The authors say, "In this review, the intricate relationship between AR signaling and other molecular cascades involved with the pathogenesis of PCa and its therapeutic implications in advanced disease will be discussed, along with current and novel therapeutic approaches utilizing the AR signaling pathway." However, the review is really only focused on the latter (clinical trials), there is no discussion of interactions between AR signaling and other molecular cascades in any great depth. Thus this statement needs to be modified.

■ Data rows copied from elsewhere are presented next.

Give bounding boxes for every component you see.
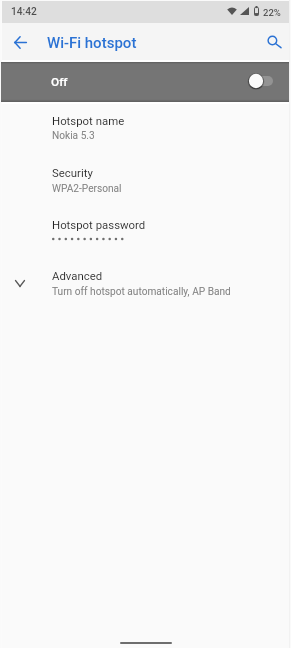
staticText: 22% [263, 7, 281, 18]
button[interactable] [0, 262, 291, 308]
staticText: Hotspot name [52, 114, 125, 127]
staticText: 14:42 [11, 6, 37, 18]
button[interactable]: Back [6, 28, 34, 56]
staticText: Turn off hotspot automatically, AP Band [52, 286, 231, 298]
button[interactable] [0, 159, 291, 205]
button[interactable]: Search [258, 28, 287, 57]
button[interactable] [0, 211, 291, 257]
staticText: Security [52, 166, 93, 179]
staticText: WPA2-Personal [52, 183, 122, 195]
button[interactable] [0, 107, 291, 153]
staticText: Hotspot password [52, 218, 146, 231]
button[interactable]: Hotspot toggle [1, 62, 289, 102]
staticText: Advanced [52, 269, 103, 282]
staticText: Nokia 5.3 [52, 130, 95, 142]
staticText: Wi-Fi hotspot [47, 34, 137, 52]
staticText: Off [51, 75, 68, 89]
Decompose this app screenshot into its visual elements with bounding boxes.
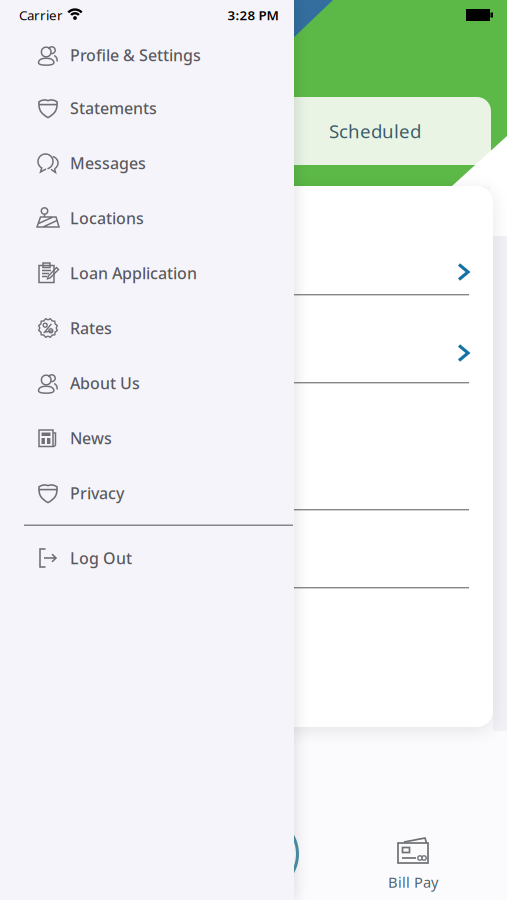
staticText: News <box>70 427 112 449</box>
button[interactable]: Scheduled <box>17 97 491 165</box>
button[interactable]: Rates <box>0 301 294 355</box>
button[interactable]: Scheduled payment 1 <box>14 229 493 294</box>
button[interactable]: Profile & Settings <box>0 28 294 82</box>
staticText: Messages <box>70 152 146 174</box>
button[interactable]: Statements <box>0 81 294 135</box>
staticText: Loan Application <box>70 262 197 284</box>
button[interactable]: Loan Application <box>0 246 294 300</box>
staticText: 3:28 PM <box>228 6 278 24</box>
button[interactable]: Privacy <box>0 466 294 520</box>
staticText: Profile & Settings <box>70 44 201 66</box>
button[interactable]: Log Out <box>0 531 294 585</box>
button[interactable]: About Us <box>0 356 294 410</box>
staticText: Scheduled <box>329 119 421 143</box>
staticText: Statements <box>70 97 157 119</box>
button[interactable]: Messages <box>0 136 294 190</box>
staticText: Bill Pay <box>388 872 438 892</box>
staticText: About Us <box>70 372 140 394</box>
button[interactable]: Bill Pay <box>377 828 449 894</box>
staticText: Privacy <box>70 482 124 504</box>
button[interactable]: Locations <box>0 191 294 245</box>
button[interactable]: Home <box>222 816 298 892</box>
staticText: Locations <box>70 207 144 229</box>
staticText: Rates <box>70 317 112 339</box>
staticText: Log Out <box>70 547 132 569</box>
staticText: Carrier <box>19 6 63 24</box>
button[interactable]: Scheduled payment 2 <box>14 294 493 382</box>
button[interactable]: News <box>0 411 294 465</box>
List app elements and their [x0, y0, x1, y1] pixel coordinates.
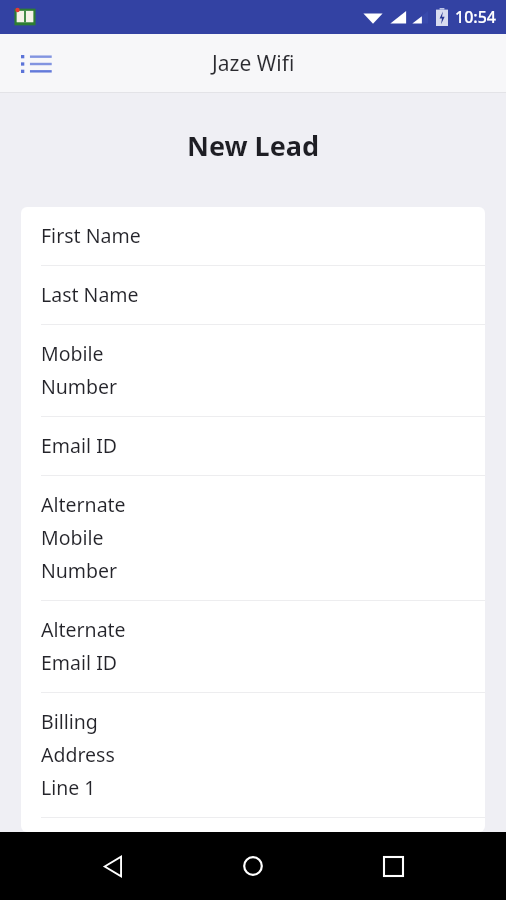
- button[interactable]: Open navigation menu: [14, 41, 60, 87]
- button[interactable]: Email ID: [21, 417, 485, 475]
- button[interactable]: Last Name: [21, 266, 485, 324]
- staticText: Billing Address Line 1: [41, 708, 115, 801]
- button[interactable]: Back: [86, 839, 140, 893]
- staticText: Email ID: [41, 432, 117, 459]
- button[interactable]: Alternate Email ID: [21, 601, 485, 692]
- staticText: 10:54: [455, 6, 496, 28]
- button[interactable]: First Name: [21, 207, 485, 265]
- staticText: New Lead: [0, 127, 506, 164]
- button[interactable]: Home: [226, 839, 280, 893]
- button[interactable]: Mobile Number: [21, 325, 485, 416]
- staticText: Alternate Mobile Number: [41, 491, 126, 584]
- button[interactable]: Billing Address Line 1: [21, 693, 485, 817]
- button[interactable]: Alternate Mobile Number: [21, 476, 485, 600]
- staticText: Mobile Number: [41, 340, 118, 400]
- staticText: First Name: [41, 222, 141, 249]
- staticText: Last Name: [41, 281, 139, 308]
- staticText: Jaze Wifi: [212, 49, 295, 78]
- staticText: Alternate Email ID: [41, 616, 126, 676]
- button[interactable]: Recent apps: [366, 839, 420, 893]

REPLY: We agree that our previous manuscript did not detail the molecular aspects of prostate cancer (PCa) tumorigenesis. Clearly, it would be important to discuss the important mechanisms relevant to therapy failure. In regard to your current and next comment, we have added to ‘The androgen receptor and tumor microenvironment in prostate cancer (Section 2)’ more information on AR signaling and other molecular cascades involved in the development and progression of prostate cancer. We have also modified the corresponding state in the Introduction Section as follows: “The need to understand the intricate relationship between AR signaling and other molecular cascades involved with the pathogenesis of PCa and its therapeutic implications in advanced disease is of utmost importance, along with the familiarity of current and novel therapeutic approaches utilizing the AR signaling pathway for the treatment and management for patients with PCa in the advanced setting.”

 

I would recommend either removing the section titled "The androgen receptor and tumor microenvironment in prostate cancer" or completely rewriting it, as it really does not discuss the microenvironment and only cursorily talks about stroma. There is no mention of cancer associated fibroblasts (CAFs), which have been shown to be an important driver of PCa progression, or the immune cell milieu, including importantly tumor associated macrophages (TAMs), or alterations to the extracellular matrix which also play a role in PCa progression.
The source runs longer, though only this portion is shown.